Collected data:
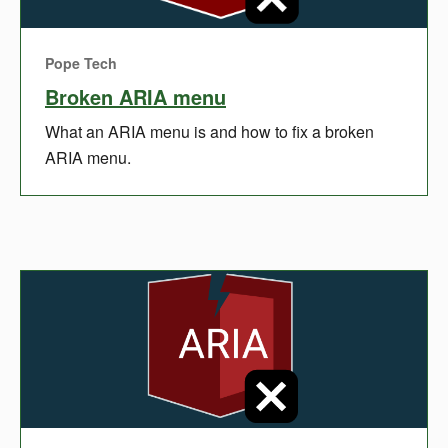
Pope Tech
Broken ARIA menu
What an ARIA menu is and how to fix a broken
ARIA menu.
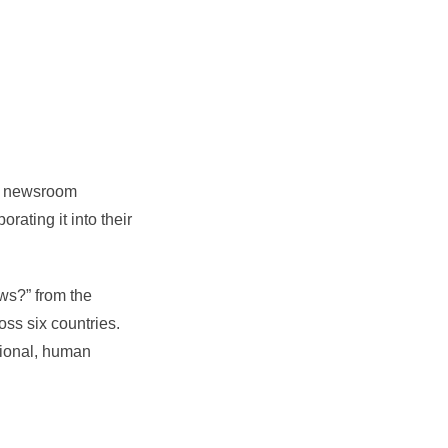
 of newsroom
ating it into their
ws?” from the
oss six countries.
itional, human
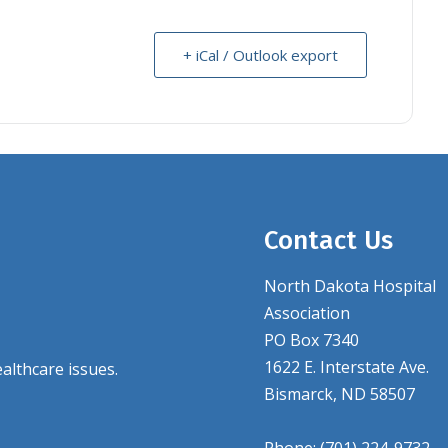
+ iCal / Outlook export
Contact Us
North Dakota Hospital
Association
PO Box 7340
1622 E. Interstate Ave.
althcare issues.
Bismarck, ND 58507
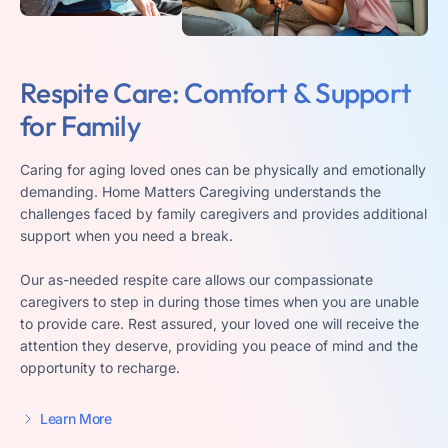
Respite Care: Comfort &
Support
for Family
Caring for aging loved ones can be physically and emotionally
demanding. Home Matters Caregiving understands the
challenges faced by family caregivers and provides additional
support when you need a break.
Our as-needed respite care allows our compassionate
caregivers to step in during those times when you are unable
to provide care. Rest assured, your loved one will receive the
attention they deserve, providing you peace of mind and the
opportunity to recharge.
Learn More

▶ Problem to solve: Copy each entry exactly as written, and drop the pictures from the copy.

▶ Output of the exercise:
Pope Tech
Broken ARIA menu
What an ARIA menu is and how to fix a broken
ARIA menu.
 of newsroom
ating it into their
ws?” from the
oss six countries.
itional, human
+ iCal / Outlook export
Contact Us
North Dakota Hospital
Association
PO Box 7340
1622 E. Interstate Ave.
althcare issues.
Bismarck, ND 58507
Respite Care: Comfort &
Support
for Family
Caring for aging loved ones can be physically and emotionally
demanding. Home Matters Caregiving understands the
challenges faced by family caregivers and provides additional
support when you need a break.
Our as-needed respite care allows our compassionate
caregivers to step in during those times when you are unable
to provide care. Rest assured, your loved one will receive the
attention they deserve, providing you peace of mind and the
opportunity to recharge.
Learn More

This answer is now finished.